=== Input material ===

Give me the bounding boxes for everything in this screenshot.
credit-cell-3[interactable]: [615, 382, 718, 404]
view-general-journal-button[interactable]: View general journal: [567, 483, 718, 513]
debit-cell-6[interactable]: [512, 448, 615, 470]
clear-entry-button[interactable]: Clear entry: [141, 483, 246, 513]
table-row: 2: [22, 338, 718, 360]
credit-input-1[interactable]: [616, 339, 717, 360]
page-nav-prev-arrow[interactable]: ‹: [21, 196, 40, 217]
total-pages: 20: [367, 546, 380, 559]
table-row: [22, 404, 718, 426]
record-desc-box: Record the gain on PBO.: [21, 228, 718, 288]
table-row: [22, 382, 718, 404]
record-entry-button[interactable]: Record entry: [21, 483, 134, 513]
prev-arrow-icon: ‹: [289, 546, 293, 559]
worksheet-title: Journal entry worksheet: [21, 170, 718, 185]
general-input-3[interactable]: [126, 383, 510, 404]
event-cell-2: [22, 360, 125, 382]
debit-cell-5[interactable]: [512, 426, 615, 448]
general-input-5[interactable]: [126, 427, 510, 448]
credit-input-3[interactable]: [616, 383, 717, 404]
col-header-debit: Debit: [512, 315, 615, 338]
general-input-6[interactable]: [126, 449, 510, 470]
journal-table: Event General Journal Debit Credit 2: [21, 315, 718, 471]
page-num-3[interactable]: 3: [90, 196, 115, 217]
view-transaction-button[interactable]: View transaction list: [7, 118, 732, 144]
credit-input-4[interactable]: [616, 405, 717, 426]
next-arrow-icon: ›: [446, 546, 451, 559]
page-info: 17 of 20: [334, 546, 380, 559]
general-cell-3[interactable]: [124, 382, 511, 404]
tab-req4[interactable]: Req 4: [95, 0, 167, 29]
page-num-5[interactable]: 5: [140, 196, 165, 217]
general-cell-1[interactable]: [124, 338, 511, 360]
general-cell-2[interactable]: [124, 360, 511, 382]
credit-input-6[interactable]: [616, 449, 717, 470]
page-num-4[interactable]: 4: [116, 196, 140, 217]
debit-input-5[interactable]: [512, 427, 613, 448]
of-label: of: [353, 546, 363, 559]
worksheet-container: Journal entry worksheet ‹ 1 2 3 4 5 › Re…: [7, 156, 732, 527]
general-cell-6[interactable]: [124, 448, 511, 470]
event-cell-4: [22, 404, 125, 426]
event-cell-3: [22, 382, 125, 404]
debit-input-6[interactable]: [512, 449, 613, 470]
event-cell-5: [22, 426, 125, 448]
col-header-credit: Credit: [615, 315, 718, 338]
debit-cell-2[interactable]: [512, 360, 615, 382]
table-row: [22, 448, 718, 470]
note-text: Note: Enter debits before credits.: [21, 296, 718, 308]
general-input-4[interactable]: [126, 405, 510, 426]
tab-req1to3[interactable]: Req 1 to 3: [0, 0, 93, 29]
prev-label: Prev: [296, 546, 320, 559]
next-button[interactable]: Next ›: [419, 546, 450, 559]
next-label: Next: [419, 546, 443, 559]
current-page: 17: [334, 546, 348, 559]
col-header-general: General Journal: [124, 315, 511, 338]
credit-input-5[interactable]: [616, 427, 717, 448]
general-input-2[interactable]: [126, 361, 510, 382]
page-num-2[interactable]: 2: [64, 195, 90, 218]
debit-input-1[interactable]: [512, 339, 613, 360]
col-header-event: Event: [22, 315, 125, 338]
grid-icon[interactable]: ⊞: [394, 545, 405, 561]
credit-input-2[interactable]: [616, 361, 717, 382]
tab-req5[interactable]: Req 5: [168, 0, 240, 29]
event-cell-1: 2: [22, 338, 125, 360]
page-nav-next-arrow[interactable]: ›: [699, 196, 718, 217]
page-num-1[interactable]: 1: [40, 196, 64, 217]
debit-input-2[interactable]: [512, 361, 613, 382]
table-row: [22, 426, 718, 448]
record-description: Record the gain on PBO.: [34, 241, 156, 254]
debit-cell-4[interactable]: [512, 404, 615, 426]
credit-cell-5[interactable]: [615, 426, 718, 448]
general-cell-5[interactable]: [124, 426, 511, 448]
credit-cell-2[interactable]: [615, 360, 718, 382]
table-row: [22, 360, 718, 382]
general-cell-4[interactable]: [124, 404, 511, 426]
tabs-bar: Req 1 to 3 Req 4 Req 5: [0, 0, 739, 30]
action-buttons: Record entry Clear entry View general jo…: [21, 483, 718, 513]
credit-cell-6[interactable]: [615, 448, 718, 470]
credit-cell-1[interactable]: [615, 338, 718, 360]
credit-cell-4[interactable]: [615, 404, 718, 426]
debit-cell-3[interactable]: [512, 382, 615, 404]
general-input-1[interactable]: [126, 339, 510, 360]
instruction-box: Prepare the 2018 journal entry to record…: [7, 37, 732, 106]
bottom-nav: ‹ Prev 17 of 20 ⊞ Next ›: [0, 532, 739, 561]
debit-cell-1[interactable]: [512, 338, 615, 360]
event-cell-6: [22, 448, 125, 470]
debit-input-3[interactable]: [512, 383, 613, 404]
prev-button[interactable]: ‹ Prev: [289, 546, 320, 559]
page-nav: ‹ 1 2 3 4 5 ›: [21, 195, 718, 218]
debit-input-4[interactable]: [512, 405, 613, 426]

===

**Your assignment**
Would you please restate all of the entries exactly?

**Answer to the problem**
Give me the bounding boxes for everything in this screenshot.
credit-cell-3[interactable]: [615, 382, 718, 404]
view-general-journal-button[interactable]: View general journal: [567, 483, 718, 513]
debit-cell-6[interactable]: [512, 448, 615, 470]
clear-entry-button[interactable]: Clear entry: [141, 483, 246, 513]
table-row: 2: [22, 338, 718, 360]
credit-input-1[interactable]: [616, 339, 717, 360]
page-nav-prev-arrow[interactable]: ‹: [21, 196, 40, 217]
total-pages: 20: [367, 546, 380, 559]
table-row: [22, 404, 718, 426]
record-desc-box: Record the gain on PBO.: [21, 228, 718, 288]
table-row: [22, 382, 718, 404]
record-entry-button[interactable]: Record entry: [21, 483, 134, 513]
prev-arrow-icon: ‹: [289, 546, 293, 559]
worksheet-title: Journal entry worksheet: [21, 170, 718, 185]
general-input-3[interactable]: [126, 383, 510, 404]
event-cell-2: [22, 360, 125, 382]
debit-cell-5[interactable]: [512, 426, 615, 448]
general-input-5[interactable]: [126, 427, 510, 448]
credit-input-3[interactable]: [616, 383, 717, 404]
col-header-debit: Debit: [512, 315, 615, 338]
general-input-6[interactable]: [126, 449, 510, 470]
journal-table: Event General Journal Debit Credit 2: [21, 315, 718, 471]
page-num-3[interactable]: 3: [90, 196, 115, 217]
view-transaction-button[interactable]: View transaction list: [7, 118, 732, 144]
credit-input-4[interactable]: [616, 405, 717, 426]
next-arrow-icon: ›: [446, 546, 451, 559]
page-info: 17 of 20: [334, 546, 380, 559]
general-cell-3[interactable]: [124, 382, 511, 404]
tab-req4[interactable]: Req 4: [95, 0, 167, 29]
page-num-5[interactable]: 5: [140, 196, 165, 217]
general-cell-1[interactable]: [124, 338, 511, 360]
general-cell-2[interactable]: [124, 360, 511, 382]
credit-input-6[interactable]: [616, 449, 717, 470]
page-num-4[interactable]: 4: [116, 196, 140, 217]
debit-input-5[interactable]: [512, 427, 613, 448]
of-label: of: [353, 546, 363, 559]
worksheet-container: Journal entry worksheet ‹ 1 2 3 4 5 › Re…: [7, 156, 732, 527]
general-cell-6[interactable]: [124, 448, 511, 470]
event-cell-4: [22, 404, 125, 426]
event-cell-3: [22, 382, 125, 404]
debit-input-6[interactable]: [512, 449, 613, 470]
event-cell-5: [22, 426, 125, 448]
col-header-credit: Credit: [615, 315, 718, 338]
debit-cell-2[interactable]: [512, 360, 615, 382]
table-row: [22, 448, 718, 470]
note-text: Note: Enter debits before credits.: [21, 296, 718, 308]
general-input-4[interactable]: [126, 405, 510, 426]
tab-req1to3[interactable]: Req 1 to 3: [0, 0, 93, 29]
prev-label: Prev: [296, 546, 320, 559]
next-button[interactable]: Next ›: [419, 546, 450, 559]
next-label: Next: [419, 546, 443, 559]
current-page: 17: [334, 546, 348, 559]
col-header-general: General Journal: [124, 315, 511, 338]
credit-input-5[interactable]: [616, 427, 717, 448]
general-input-2[interactable]: [126, 361, 510, 382]
page-num-2[interactable]: 2: [64, 195, 90, 218]
debit-input-1[interactable]: [512, 339, 613, 360]
col-header-event: Event: [22, 315, 125, 338]
grid-icon[interactable]: ⊞: [394, 545, 405, 561]
credit-input-2[interactable]: [616, 361, 717, 382]
tab-req5[interactable]: Req 5: [168, 0, 240, 29]
event-cell-1: 2: [22, 338, 125, 360]
page-nav-next-arrow[interactable]: ›: [699, 196, 718, 217]
page-num-1[interactable]: 1: [40, 196, 64, 217]
debit-input-2[interactable]: [512, 361, 613, 382]
table-row: [22, 426, 718, 448]
record-description: Record the gain on PBO.: [34, 241, 156, 254]
debit-cell-4[interactable]: [512, 404, 615, 426]
credit-cell-5[interactable]: [615, 426, 718, 448]
general-cell-5[interactable]: [124, 426, 511, 448]
credit-cell-2[interactable]: [615, 360, 718, 382]
table-row: [22, 360, 718, 382]
general-cell-4[interactable]: [124, 404, 511, 426]
tabs-bar: Req 1 to 3 Req 4 Req 5: [0, 0, 739, 30]
action-buttons: Record entry Clear entry View general jo…: [21, 483, 718, 513]
credit-cell-6[interactable]: [615, 448, 718, 470]
credit-cell-1[interactable]: [615, 338, 718, 360]
credit-cell-4[interactable]: [615, 404, 718, 426]
debit-cell-3[interactable]: [512, 382, 615, 404]
general-input-1[interactable]: [126, 339, 510, 360]
instruction-box: Prepare the 2018 journal entry to record…: [7, 37, 732, 106]
bottom-nav: ‹ Prev 17 of 20 ⊞ Next ›: [0, 532, 739, 561]
debit-cell-1[interactable]: [512, 338, 615, 360]
event-cell-6: [22, 448, 125, 470]
debit-input-3[interactable]: [512, 383, 613, 404]
prev-button[interactable]: ‹ Prev: [289, 546, 320, 559]
page-nav: ‹ 1 2 3 4 5 ›: [21, 195, 718, 218]
debit-input-4[interactable]: [512, 405, 613, 426]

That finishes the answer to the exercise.